The special ingredient is finding a place on supermarket shelves in other ways too — through hair and skincare products! Different species of mushrooms are chosen for their varying properties — for example shiitake mushrooms are known for their richness in antioxidants and high vitamin D content, and the reishi mushroom is selected for its anti-inflammatory properties.
In recent years, we have seen a rise in the number of people turning vegetarian and vegan. In fact, the number of vegans in the UK has risen by 350% in the past decade — predominantly driven by the younger market, with half of those opting for this diet falling between the ages of 15 and 34. Some people are enjoying the best of both worlds with a flexitarian diet — primarily vegetarian with meat and fish occasionally.
Many people believe that there is little room for indulging or eating unhealthily on a vegan diet and we predict that this could all change. With so many people transforming to a ‘flexitarian’ diet, there is a new market for vegan fast food.
This may include seeing more of plant-based ‘meat’, such as the innovation that Leonardo DiCaprio has invested in called Beyond Meat. This could come in the form of burgers or fried food. Expect to see other indulgent food too, such as extravagant vegan desserts.
Possibly due to the rise of Instagram foodies and chefs, healthy smoothies have been big in 2017. Finely ground tea leaves, matcha and powdered super vegetables such as kale, spirulina and spinach have been popular too — their texture making it easy to add to soups, smoothies and salads. Registered dietician, Abbey Sharpe, explains their popularity: “I think people love a quick way to get in their healthy-eating fix, and powdered substances are seen as an easy way to pack in the nutrition.”
This year we are expecting to see an increase of garden plant based proteins to support healthy diets and act as workout fuel. One of the newest forms of this is pea protein which has many benefits including its neutral taste — making it favourable for regular consumption.
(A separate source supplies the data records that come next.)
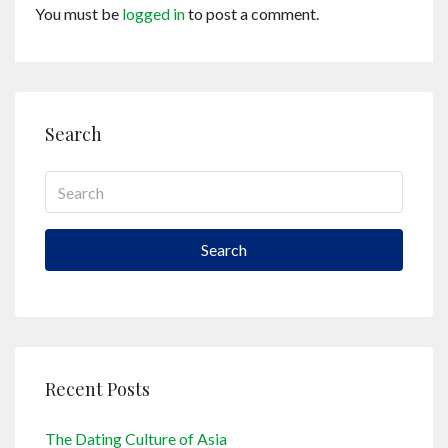
You must be
logged in
to post a comment.
Search
Search
Recent Posts
The Dating Culture of Asia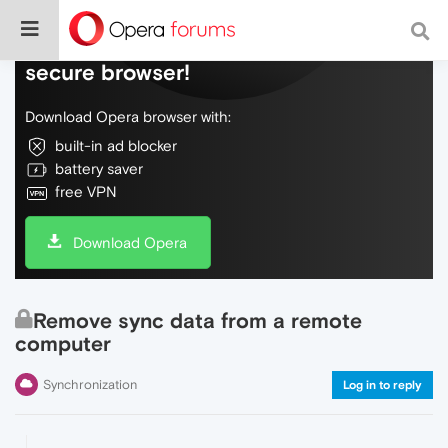
Do more on the web, with a fast and
secure browser!
Download Opera browser with:
built-in ad blocker
battery saver
free VPN
Download Opera
Remove sync data from a remote
computer
Synchronization
Log in to reply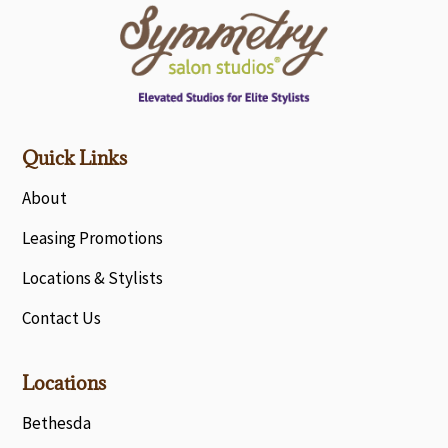
Quick Links
About
Leasing Promotions
Locations & Stylists
Contact Us
Locations
Bethesda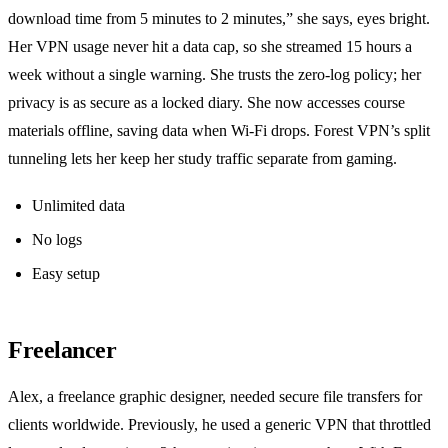
download time from 5 minutes to 2 minutes,” she says, eyes bright.
Her VPN usage never hit a data cap, so she streamed 15 hours a
week without a single warning. She trusts the zero‑log policy; her
privacy is as secure as a locked diary. She now accesses course
materials offline, saving data when Wi‑Fi drops. Forest VPN’s split
tunneling lets her keep her study traffic separate from gaming.
Unlimited data
No logs
Easy setup
Freelancer
Alex, a freelance graphic designer, needed secure file transfers for
clients worldwide. Previously, he used a generic VPN that throttled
With Brexit on the horizon and the uncertainty of trade regulations and costs, it is very likely that we will be embracing home grown produce this year. Brexit is already changing our views on food shopping. In April 2017, one in five said that they were more likely to buy British food after leaving the EU to support the economy. However, this was dependent on pricing, and if prices rise, many will go for cheaper alternatives.
We experienced rising fruit and vegetable costs in 2016 — vegetable prices rose by 6.6% and this was explained by climate problems in Europe which led to shortages in some items. Can we risk facing these soaring prices again? Many think not. Instead, keen and amateur gardeners are heading to their back yards to plant their own vegetables and it’s expected that this trend will continue.